• _WHAT NEEDS TO BE DONE_: Repeat the lines from the one containing "Detect every instance" through the end of the listing exactly, both ends included. Do not carry over any pictures.

# # # # # # #

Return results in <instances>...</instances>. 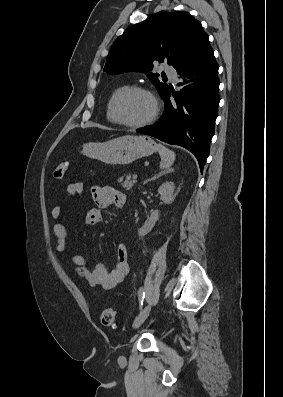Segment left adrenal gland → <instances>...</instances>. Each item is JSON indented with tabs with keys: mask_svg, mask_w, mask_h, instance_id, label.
<instances>
[{
	"mask_svg": "<svg viewBox=\"0 0 283 397\" xmlns=\"http://www.w3.org/2000/svg\"><path fill=\"white\" fill-rule=\"evenodd\" d=\"M170 172H172V170H170V169L165 170V171H162V172H160L159 174L153 176L151 179L146 180V181L144 182V184H146V183H148V182H150V181L156 180V179H158L159 177H161V176H163V175H165V174H168V173H170Z\"/></svg>",
	"mask_w": 283,
	"mask_h": 397,
	"instance_id": "a2214340",
	"label": "left adrenal gland"
}]
</instances>
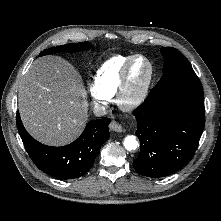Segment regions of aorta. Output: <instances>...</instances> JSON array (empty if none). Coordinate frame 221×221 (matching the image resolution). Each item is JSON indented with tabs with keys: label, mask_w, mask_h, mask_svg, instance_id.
Returning a JSON list of instances; mask_svg holds the SVG:
<instances>
[{
	"label": "aorta",
	"mask_w": 221,
	"mask_h": 221,
	"mask_svg": "<svg viewBox=\"0 0 221 221\" xmlns=\"http://www.w3.org/2000/svg\"><path fill=\"white\" fill-rule=\"evenodd\" d=\"M123 144H124L125 149H127L128 151L135 150L139 146L138 141L136 140V137L133 135L126 136Z\"/></svg>",
	"instance_id": "aorta-1"
}]
</instances>
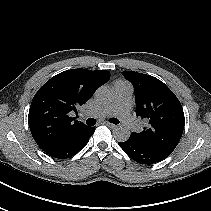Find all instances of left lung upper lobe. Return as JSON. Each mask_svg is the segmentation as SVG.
<instances>
[{"instance_id": "left-lung-upper-lobe-1", "label": "left lung upper lobe", "mask_w": 211, "mask_h": 211, "mask_svg": "<svg viewBox=\"0 0 211 211\" xmlns=\"http://www.w3.org/2000/svg\"><path fill=\"white\" fill-rule=\"evenodd\" d=\"M123 75L135 89L136 114L147 125L133 137L143 146L168 157L179 143L185 118L181 103L174 93L159 79L134 72L124 71Z\"/></svg>"}]
</instances>
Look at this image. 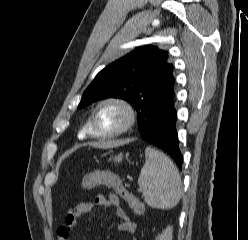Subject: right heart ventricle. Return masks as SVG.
Listing matches in <instances>:
<instances>
[{"label":"right heart ventricle","mask_w":248,"mask_h":240,"mask_svg":"<svg viewBox=\"0 0 248 240\" xmlns=\"http://www.w3.org/2000/svg\"><path fill=\"white\" fill-rule=\"evenodd\" d=\"M89 119H87L86 123L84 124V126L82 127V129L78 134L80 138H85L89 135Z\"/></svg>","instance_id":"obj_1"}]
</instances>
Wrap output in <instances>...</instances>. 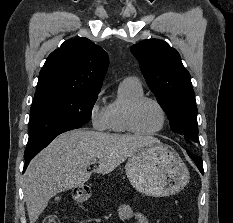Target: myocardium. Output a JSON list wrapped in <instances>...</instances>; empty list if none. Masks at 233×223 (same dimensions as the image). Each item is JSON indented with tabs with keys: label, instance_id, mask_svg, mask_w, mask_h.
<instances>
[{
	"label": "myocardium",
	"instance_id": "obj_1",
	"mask_svg": "<svg viewBox=\"0 0 233 223\" xmlns=\"http://www.w3.org/2000/svg\"><path fill=\"white\" fill-rule=\"evenodd\" d=\"M146 102H152V103L156 104L159 107V109L161 110L162 115H163L162 127L159 130H157L155 132H151V133L143 132L137 125L138 111H139L140 107ZM168 123H169L168 112H167L166 108L163 106V104L159 100H157L156 98L149 97V96H142V97L134 100L129 105V107L127 109V126H128V129L130 130V132L135 134V135L142 136V137L157 136L166 130Z\"/></svg>",
	"mask_w": 233,
	"mask_h": 223
}]
</instances>
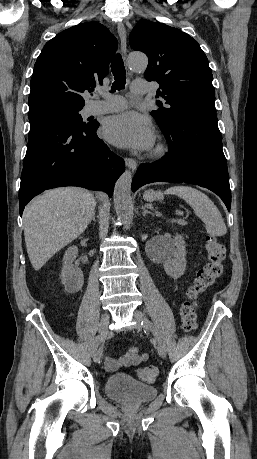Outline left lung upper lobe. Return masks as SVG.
Segmentation results:
<instances>
[{
	"instance_id": "1",
	"label": "left lung upper lobe",
	"mask_w": 257,
	"mask_h": 459,
	"mask_svg": "<svg viewBox=\"0 0 257 459\" xmlns=\"http://www.w3.org/2000/svg\"><path fill=\"white\" fill-rule=\"evenodd\" d=\"M129 42L132 49L148 56L145 78L160 84L157 95L166 100V107L159 102L151 112L161 128L184 113L214 111L212 71L196 40L177 28L142 20Z\"/></svg>"
}]
</instances>
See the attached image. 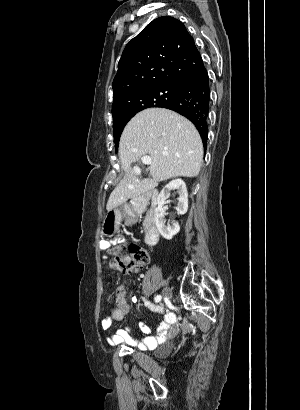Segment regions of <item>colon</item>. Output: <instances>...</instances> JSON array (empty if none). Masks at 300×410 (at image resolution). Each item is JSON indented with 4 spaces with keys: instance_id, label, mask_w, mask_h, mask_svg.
I'll list each match as a JSON object with an SVG mask.
<instances>
[{
    "instance_id": "5ec220e1",
    "label": "colon",
    "mask_w": 300,
    "mask_h": 410,
    "mask_svg": "<svg viewBox=\"0 0 300 410\" xmlns=\"http://www.w3.org/2000/svg\"><path fill=\"white\" fill-rule=\"evenodd\" d=\"M148 261L147 250L139 243H132L127 253L114 256L111 260V267L118 272L125 273L144 266Z\"/></svg>"
}]
</instances>
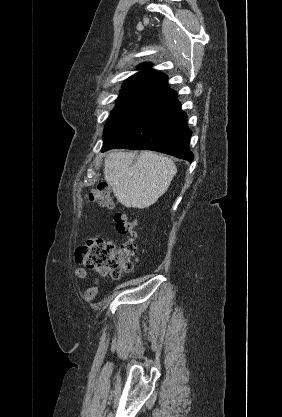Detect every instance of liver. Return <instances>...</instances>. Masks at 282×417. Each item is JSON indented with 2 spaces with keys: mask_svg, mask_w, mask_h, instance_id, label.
<instances>
[{
  "mask_svg": "<svg viewBox=\"0 0 282 417\" xmlns=\"http://www.w3.org/2000/svg\"><path fill=\"white\" fill-rule=\"evenodd\" d=\"M134 158L133 150L109 152L104 160V178L118 202L128 209H145L166 192L177 168L171 158L152 150H142L135 162Z\"/></svg>",
  "mask_w": 282,
  "mask_h": 417,
  "instance_id": "obj_1",
  "label": "liver"
}]
</instances>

# # # # # # #

• _SOLVED PROBLEM_:
Detect every instance of liver. Return <instances>...</instances>. Masks at 282×417. Each item is JSON indented with 2 spaces with keys: mask_svg, mask_w, mask_h, instance_id, label.
<instances>
[{
  "mask_svg": "<svg viewBox=\"0 0 282 417\" xmlns=\"http://www.w3.org/2000/svg\"><path fill=\"white\" fill-rule=\"evenodd\" d=\"M134 158L133 150L109 152L104 160V178L118 202L128 209H145L166 192L177 168L171 158L152 150H142L135 162Z\"/></svg>",
  "mask_w": 282,
  "mask_h": 417,
  "instance_id": "obj_1",
  "label": "liver"
}]
</instances>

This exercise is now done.